Laboratory Assignment N. 2.1

Solve the following assignments, whose completion is required to access the oral examination. Send the assignments all-together (once you have completed all the labs, not only this single one) as a compressed folder including one subfolder for each laboratory (e.g. the name of the subfolder should be lab1 for the first laboratory, then lab2, etc..).

The subfolder for this lab should include all the Matlab scripts requested in the assignments below. You can organize the code as you wish, implementing all the helper functions that you need provided that these are included in the subfolder and are appropriately called in the scripts. To check that you have successfully completed the assignments I will only run the requested scripts (no debugging, no function chasing, the scripts should work like a charm when I run them).

Bonus track assignments are meant to be for those who finish early or are interested in deepening their knowledge on the models, but they are not formally required for completing the Lab Assignment.

1) Simple Hebbian Learning

a) Correlation Rule

Write down a Matlab-script hebbA.m implementing Hebb's correlation rule for a single linear neuron receiving input from the data matrix (samples are on the rows, inputs on the columns) in the dataHebb.mat file compressed in this archive.
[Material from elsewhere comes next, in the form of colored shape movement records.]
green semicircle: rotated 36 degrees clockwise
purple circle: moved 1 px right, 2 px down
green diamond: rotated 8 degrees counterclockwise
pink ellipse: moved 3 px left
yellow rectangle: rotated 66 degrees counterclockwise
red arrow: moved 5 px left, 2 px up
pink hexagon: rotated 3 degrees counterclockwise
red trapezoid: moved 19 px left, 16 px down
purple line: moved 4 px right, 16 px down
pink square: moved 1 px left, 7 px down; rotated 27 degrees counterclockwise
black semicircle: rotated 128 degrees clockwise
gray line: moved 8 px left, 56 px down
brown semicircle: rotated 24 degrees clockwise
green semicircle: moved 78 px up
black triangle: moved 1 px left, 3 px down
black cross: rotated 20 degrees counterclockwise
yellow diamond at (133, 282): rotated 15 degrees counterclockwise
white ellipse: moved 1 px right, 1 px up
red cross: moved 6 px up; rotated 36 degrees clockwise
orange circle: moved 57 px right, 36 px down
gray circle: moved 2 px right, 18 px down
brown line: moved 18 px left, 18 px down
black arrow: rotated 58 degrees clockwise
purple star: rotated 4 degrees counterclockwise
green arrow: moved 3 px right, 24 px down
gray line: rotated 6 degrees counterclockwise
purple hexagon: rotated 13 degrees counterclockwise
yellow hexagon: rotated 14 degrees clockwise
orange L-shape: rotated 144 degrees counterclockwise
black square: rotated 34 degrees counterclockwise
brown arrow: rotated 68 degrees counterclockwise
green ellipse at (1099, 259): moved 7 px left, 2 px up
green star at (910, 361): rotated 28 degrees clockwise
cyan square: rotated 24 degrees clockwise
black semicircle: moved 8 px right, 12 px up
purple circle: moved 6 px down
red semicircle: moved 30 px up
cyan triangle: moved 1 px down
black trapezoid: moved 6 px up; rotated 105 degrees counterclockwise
You can use the steady-state equation $v = w u$. Implement a discrete time version of the Hebb correlation rule by

Starting from a weight vector w randomly initialized in $[-1,1]$
For each data sample in the data matrix update the synaptic weights using $w(t+1) = w(t) + \epsilon \frac{dw}{dt}$, where $\epsilon$ is a small positive constant (e.g. $\epsilon = 0.01$) and $\frac{dw}{dt}$ is computed by the Hebb correlation rule (assuming $\tau_w = 1$). I strongly suggest that you keep in mind the pseudo-code in Lecture 8.

To implement this process, at each time step, feed the neuron with an input $u$ from the data matrix. Once you have reached the last data point in matrix data, shuffle (i.e. randomly reorder) the samples in data (e.g. consider using the function randperm()) and start again from the first element of the reordered matrix. Keep iterating this process until the change in $w$ between two consecutive swipes through the whole data is negligible (i.e. the norm of the difference of the new and old vectors is smaller than an arbitrary small positive threshold).

After training has converged, plot a figure displaying (on the same graph) the training data points (points in the bidimensional space), the final weight vector $w$ resulting from the learning process and the first principal component of the zero-mean input correlation matrix (e.g. subtract the mean of the population from the data matrix, compute the correlation matrix, apply the eig() function and find the eigenvector associated with the maximum-eigenvalue; or use function princomp()).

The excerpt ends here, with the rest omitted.